Охота на сурков - Ульрих Бехер
Шрифт:
Интервал:
Закладка:
— Стало быть, вот к-а-ак это случилось. Спасибо. Стало быть, фёклабрукские эсэсовцы пустили Максиму пулю в живот, и он мучался до самой ночи, наверно, до самого Траунштейна. В Дахау ои, значит, прибыл уже мертвым. Спасибо, Валентин, дальнейшие подробности не так уж важны.
Тифенбруккер опять засопел, вернее, зафыркал. На сей раз сердито.
— Ты снова ошибаешься, дорогой мой, все было совсем иначе. К тому же подробности этого преступления чрезвычайно важны. То, что разыгралось в эшелоне, походило не на античный миф, как последний выход Джаксы, а скорее на пьесу ужасов, исполненную в театре марионеток на Монмартре. Доктор Гропшейд прибыл в Дахау ЖИВЫМ.
…Итак, Валентин услышал голос железнодорожника, который спросил, не найдется ли среди арестантов врача? Железнодорожник и гауптшарфюрер немного повздорили. Железнодорожник довольно упорно настаивал на том, что «раненому во втором вагоне для скота необходимо сделать перевязку», поскольку, «если на полотно начнет капать кровь, это произведет неприятное впечатление на обычных пассажиров…»
Скоро Валентин услышал, как в вагоне для скота заскрипела раздвижная дверь и как гауптшарфюрер спросил: «Ты практикующий врач?» Несколько медлительный, даже вялый мужской голос ответил ему: «Да, еще недавно был им в Граце». А потом гауптшарфюрер приказал: «Снять с него наручники» — и благосклонно спросил: «Доктор Максимилиан Гробшейд?.. Что?.. Не «гроб», а «гроп»? Пусть так! Вылезай, Макс, наложи временную повязку». И шаги замерли вдали…

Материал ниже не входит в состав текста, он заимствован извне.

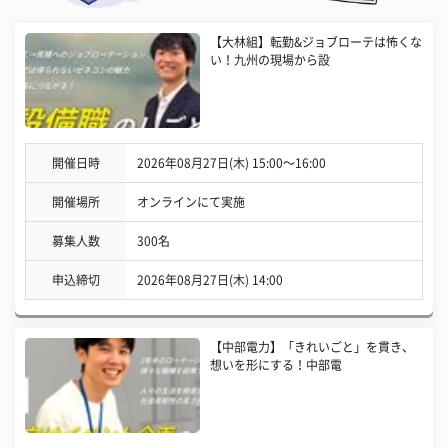
【大林組】転勤&ジョブローテは怖くな
い！九州の現場から設
開催日時
2026年08月27日(木) 15:00〜16:00
開催場所
オンラインにて実施
募集人数
300名
申込締切
2026年08月27日(木) 14:00
【中部電力】「きれいごと」を貫き、
想いを形にする！中部電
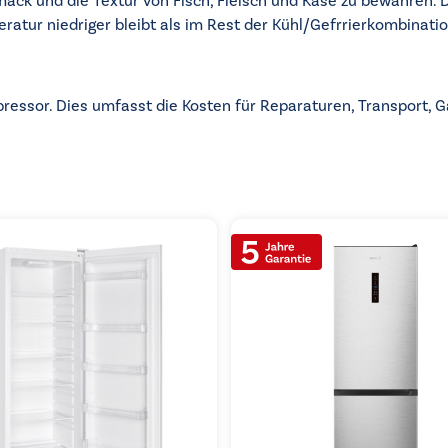
mack und die Textur von Fisch, Fleisch und Käse zu bewahren. 
peratur niedriger bleibt als im Rest der Kühl/Gefrrierkombinatio
pressor. Dies umfasst die Kosten für Reparaturen, Transport,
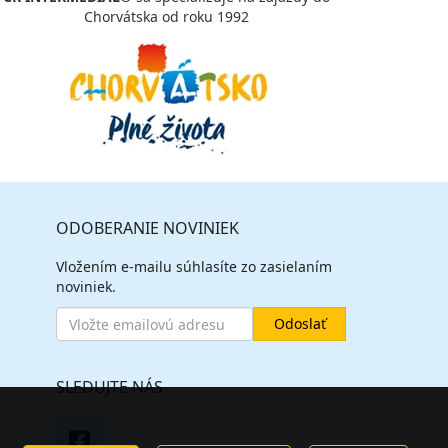
Chorvátska od roku 1992
ODOBERANIE NOVINIEK
Vložením e-mailu súhlasíte zo zasielaním
noviniek.
SLEDUJTE NÁS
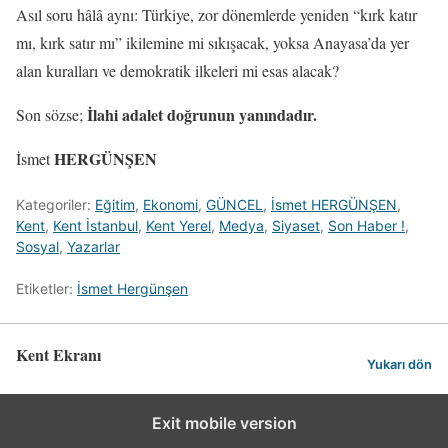
Asıl soru hâlâ aynı: Türkiye, zor dönemlerde yeniden “kırk katır
mı, kırk satır mı” ikilemine mi sıkışacak, yoksa Anayasa’da yer
alan kuralları ve demokratik ilkeleri mi esas alacak?
İlahi adalet doğrunun yanındadır.
Son sözse;
HERGÜNŞEN
İsmet
Kategoriler:
Eğitim
,
Ekonomi
,
GÜNCEL
,
İsmet HERGÜNŞEN
,
Kent
,
Kent İstanbul
,
Kent Yerel
,
Medya
,
Siyaset
,
Son Haber !
,
Sosyal
,
Yazarlar
Etiketler:
İsmet Hergünşen
Kent Ekranı
Yukarı dön
Exit mobile version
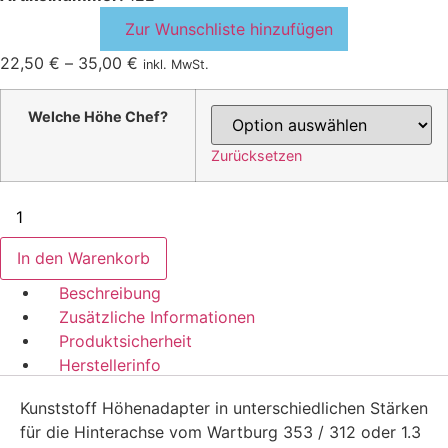
Zur Wunschliste hinzufügen
22,50
€
–
35,00
€
inkl. MwSt.
Welche Höhe Chef?
Zurücksetzen
Höhenadapter
HA/Hinterachse
für
Fahrwerk
In den Warenkorb
Wartburg
353/312/1.3
Beschreibung
Menge
Zusätzliche Informationen
Produktsicherheit
Herstellerinfo
Kunststoff Höhenadapter in unterschiedlichen Stärken
für die Hinterachse vom Wartburg 353 / 312 oder 1.3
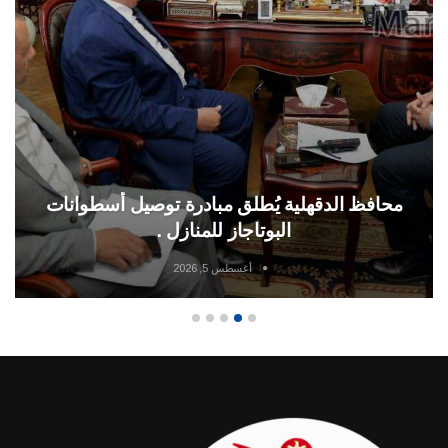
اصابة شخص في مشاجرة بقرية السبخاوية
بمحافظة الدقهلية
أغسطس 5, 2026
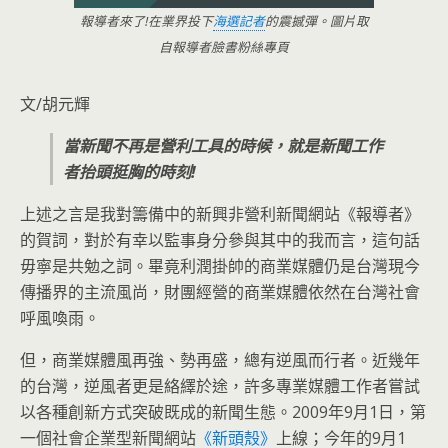
報導者來了!在業界投下
海選記者
的震撼彈。圖片取
自報導者臉書粉絲專頁
文/胡元輝
當新聞不再是營利工具的時候，就是新聞工作
者抬頭挺胸的時刻!
上述之言是我對籌備中的新興非營利新聞網站《報導者》
的賀詞，對於有幸以監事身分參與其中的我而言，這句話
毋寧是共勉之詞。畢竟利潤掛帥的商業媒體仍是台灣現今
傳播界的
主流風尚，財團經營的商業媒體依然在台灣社會
呼風喚雨。
但，商業媒體風再強、勢再盛，總有逆風而行者。近幾年
的台灣，逆風者更是絡繹於途，許多專業媒體工作者嘗試
以各種創新方式突破既成的新聞生態。2009年9月1日，第
一個社會企業型新聞網站
《新頭殼》
上線；今年的9月1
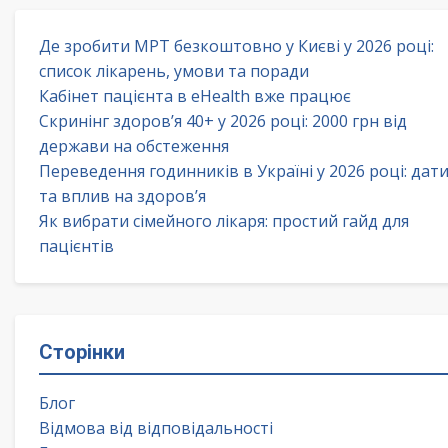
Де зробити МРТ безкоштовно у Києві у 2026 році:
список лікарень, умови та поради
Кабінет пацієнта в eHealth вже працює
Скринінг здоров’я 40+ у 2026 році: 2000 грн від
держави на обстеження
Переведення годинників в Україні у 2026 році: дат
та вплив на здоров’я
Як вибрати сімейного лікаря: простий гайд для
пацієнтів
Сторінки
Блог
Відмова від відповідальності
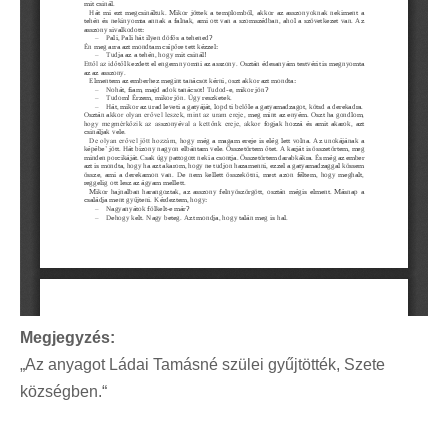
Megjegyzés:
„Az anyagot Ládai Tamásné szülei gyűjtötték, Szete
községben.“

Под вечер, во время остановки на товарной станции Зальцбург, состоялась последняя встреча Валентина с отбывающим гауптшарфюрером из рейха, и тот удостоил его прощальной беседой. Обдавая Тифенбруккера винным перегаром, густым запахом шнапса, он шептал:
— Зальцбург и чудо-фестивали, да, парень, доложу тебе, что тем фестивалем, которым нас угостили здесь, в поезде, я сыт по горло. Врагов нации надо учить, попытки к бегству пресекать драконовскими мерами… Тут ничего не попишешь. Но у некоторых остмарковских камрадов котелок плохо варит. Ну и фестиваль они разыграли, на ихнем фестивале кусок не лезет в глотку. Очень рад, что больше не буду мотаться с этим эшелоном по горам, по долам. Не робей, Тифенбруккер, в сущности, ты-то как раз и есть истинный немец. Постарайся перековаться в Дахау…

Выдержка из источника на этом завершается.